Удивительная природа человека позволяет тому не просто выжить в меняющемся мире, ведь он обладает тем, чего не достаёт иным видам фауны. Выбор. Подчиниться или подчинить? Нестись по течению реки фатума, или перенаправить её русло во имя урожая? Или же вовсе построить плотину, чтобы получать энергию и питать ею свои города?

А может, и выбора никакого нет? Кто знает, что есть иллюзия, а что есть реальность? Возможно, человек настолько преисполнился в своей гордыне, что, возомнив себя демиургом и сам того не заметив, полностью отдался воле случая? Доесть вчерашнюю рыбу или съесть ломтик хлеба — выбор? Или судьба? Та заветная цель, которую человек ставит перед собой, есть осознанное решение, или жребий, что ему выпал? Даже опустошительная война не сумела погасить пламя борьбы между свободой и определённым — ту, что шла бок о бок с человеком всю его историю.

Однако вступление несколько затянулось. События этой легенды произошли уж очень давно, а оттого со временем их затянуло туманом догадок, слухов и небылиц. Да и, разве можно рассказать хорошую историю без лёгкого налёта вымысла и приукрашивания? Многое переменилось в мире с тех пор, но именно то, что случилось тогда, далёкой зимой, надолго определило жизнь на полуострове. Ведь вам наверняка доводилось слышать хоть краем уха о Каркасовске — городе у самого Чёрного Моря, чьи ночные огни и по сей день ярко освещают сгоревшие степи на многие километры. Нет? Что ж, значит, пришло время. Ибо холодные пустоши Полуострова не знают пощады, но надёжно хранят свои истории.


* * *


-Дьна, кюта! Кюта! — истошно орала девушка и неустанно дёргалась, но холод одолевал и её.

Выглядела она, мягко сказать, неважно: полуголое и покрасневшее от пробирающего до костей морского ветра тело покрывалось рубцами, гематомами и шрамами. В узких заплаканных глазах читалась животная злоба, а на потрескавшихся губах запекалась свежая кровь. И как её вообще пришло в голову сбегать во рванье? Хотя, дикари народ довольно странный, а особенно южные. Но, признать стоило, даже цепи на запястьях и шее не могли сломить их жажду к вольной жизни в степях. Быть может, это горячая кровь предков отзывалась в них? Раз за разом их истребляли и порабощали, но дикари рано или поздно восставали и вели борьбу за свою свободу, что пронесли через века и ядерный пепел.

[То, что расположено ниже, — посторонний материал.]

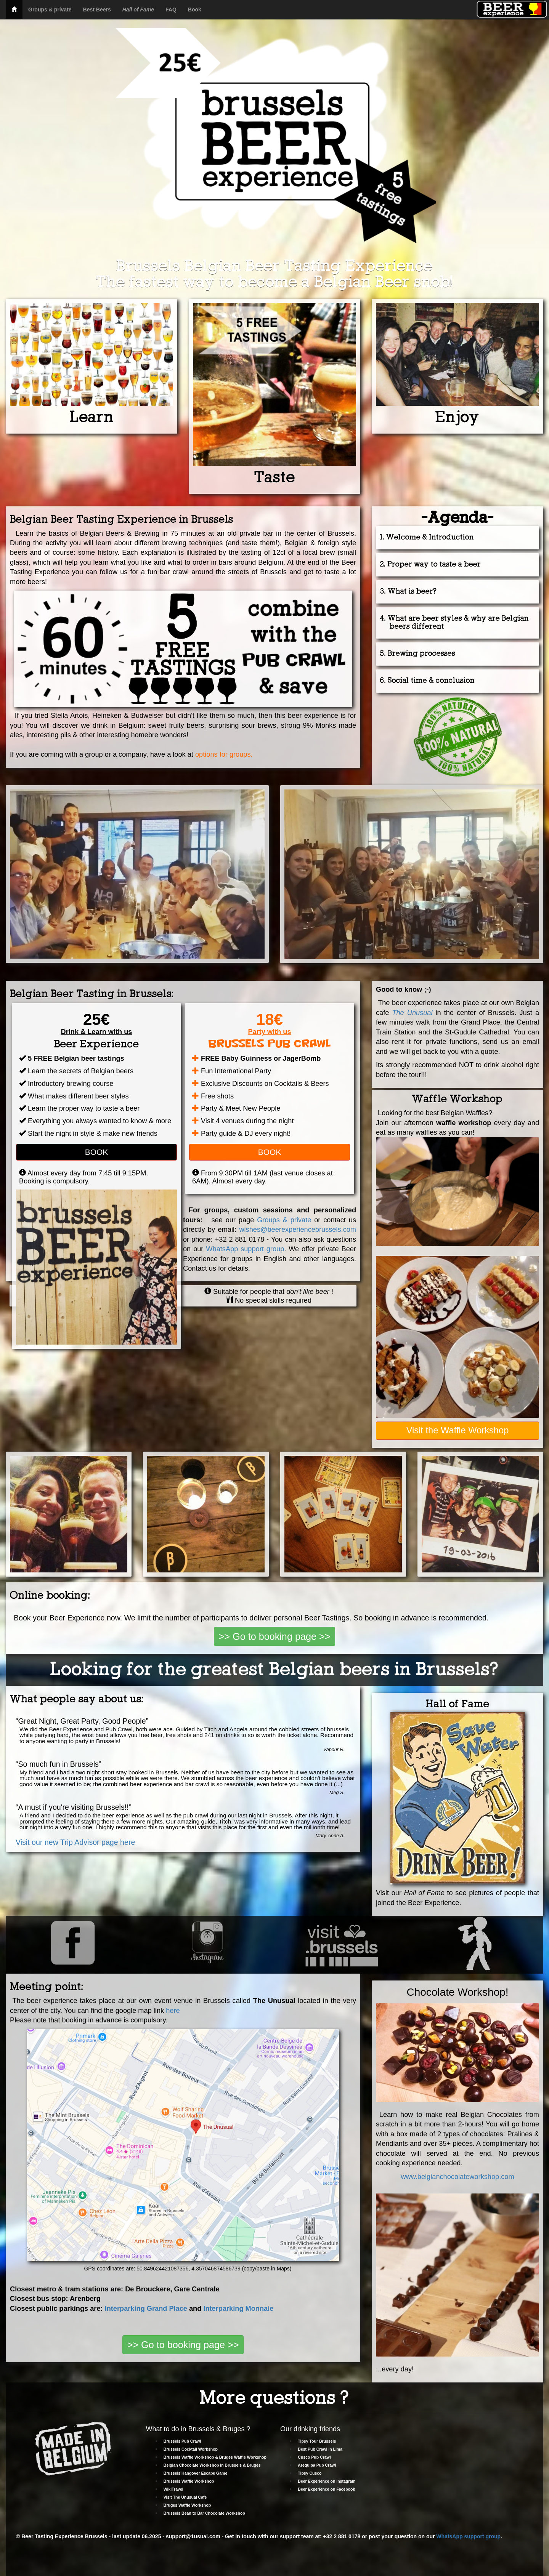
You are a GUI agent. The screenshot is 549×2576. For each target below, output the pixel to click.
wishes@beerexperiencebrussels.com (297, 1229)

Не оттого ли она, дрожа и тщетно пытаясь согреться, всем своим гневом во взгляде прожигала пленителя насквозь? Типичный одиночка с пустошей, каких было много, всем своим видом проносивший отголоски довоенного мира. Старая дублёнка с меховым воротником, коричневая кожа на которой потрескалась, а нижняя пуговица давно отпала. Тёмно-синий шарф — чуть опалённый и рваный, но надёжно защищавший шею. Штаны с множеством заплаток и швов уходили в тяжёлые ботинки. Перчатки. Чёрная, припорошенная снегом, кепе. Именно так выглядели те, кто вырезал целые семьи и предавал огню дома. Те, кто приносил на свободные земли свою безжалостную и губительную цивилизацию.

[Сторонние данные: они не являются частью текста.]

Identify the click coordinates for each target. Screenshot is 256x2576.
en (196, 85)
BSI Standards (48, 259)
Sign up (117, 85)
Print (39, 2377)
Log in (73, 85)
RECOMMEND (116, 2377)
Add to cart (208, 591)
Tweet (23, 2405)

Однако этот был особо труслив. Его мерзкое лицо скрывали бинты, хитрые глаза прятались за странными тёмными очками, а гнусный, а оттого и заслуженно обожжённый рот таился под респиратором. Дикарка видала такие у чужаков. Только этот был без того, что те называли фильтром.

И она бы с радостью вцепилась ему в горло, или хотя бы бросилась бежать, однако, судьба распорядилась иначе. Мороз вцепился в неё крепкой хваткой, подобно ржавым цепям, что сковали её тело и дух, и спешно пожирал жалкие остатки сил дикарки. Ноги еле держали тело. Синие губы тряслись, а в глазах начинало мутиться. А попробуй удрать вновь, так кара не заставит себя долго ждать — человек в бинтах обходился жестоко. Чуть что, он сразу толкал её на землю, взмахом ноги метал острые, как нож, хлопья снега а спустя несколько секунд, когда немота разлилась бы по её телу, вновь ставил на ноги и тыкал своим мэлты — то, что с раскатом грома и яркой вспышкой побеждало любой клинок и копьё.

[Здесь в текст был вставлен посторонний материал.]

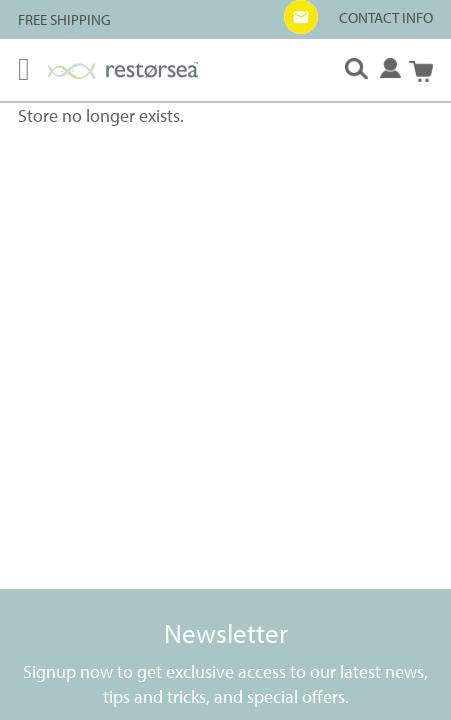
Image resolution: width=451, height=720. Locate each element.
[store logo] (123, 70)
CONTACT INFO (386, 17)
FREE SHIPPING (64, 19)
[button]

Но сейчас пленитель, припустив респиратор, курил папиросу, выпуская едва видимый на ветру дым вместе с хриплым выдохом. Человек с трудом зажёг живительную самокрутку — тройка спичек мигом погибла в начинавшейся пурге. А, затянувшись, он то перебирал ногами, то поправлял чуть ли не слетавшую кепе, то бросал взгляд на пленницу, то всматривался куда-то в сторону востока, вдоль одинокой и заснеженной трассы.

Вот, не думал он, что здесь, на юге бывшего, ставшего эхом забытого прошлого, СССР будет так холодно. Само собой, зимой на севере и по сей день красные с царём грызутся между собой за древесину и крохи топлива, но почему же здесь такой адский мороз? Сколько лет с войны прошло? Семьдесят, что ли? И, неужели, здесь холода до сих пор такие крепкие? Как это вообще возможно? Даже ему — человеку, что только азбуку в своей жизни и читал, непонятно, почему снега ещё не сошли? Нет, конечно, у учёных — в говне копчёных — объяснение наверняка найдётся. Очечки так важно поправят, лысиной своей поблестят для пущего вида, и с деловым видом заявят, мол нынешний уровень технологий пока не позволяет установить точную причину столь длительных зим, однако, цивилизация возрождается и прогресс только встаёт на рельсы, чтобы увести человечество в заветный космос. Эти слова мужчина надолго запомнил, хотя о космосе и понятия не имел. Около года назад это было, когда повстречался с одним таким профессором в Краснодаре. И там тоже дикари в округе жили, но не такие. У тех хоть какие-то слова разобрать можно было — чувствовалось что-то русское в них. А у этих… Совсем что-то чужое.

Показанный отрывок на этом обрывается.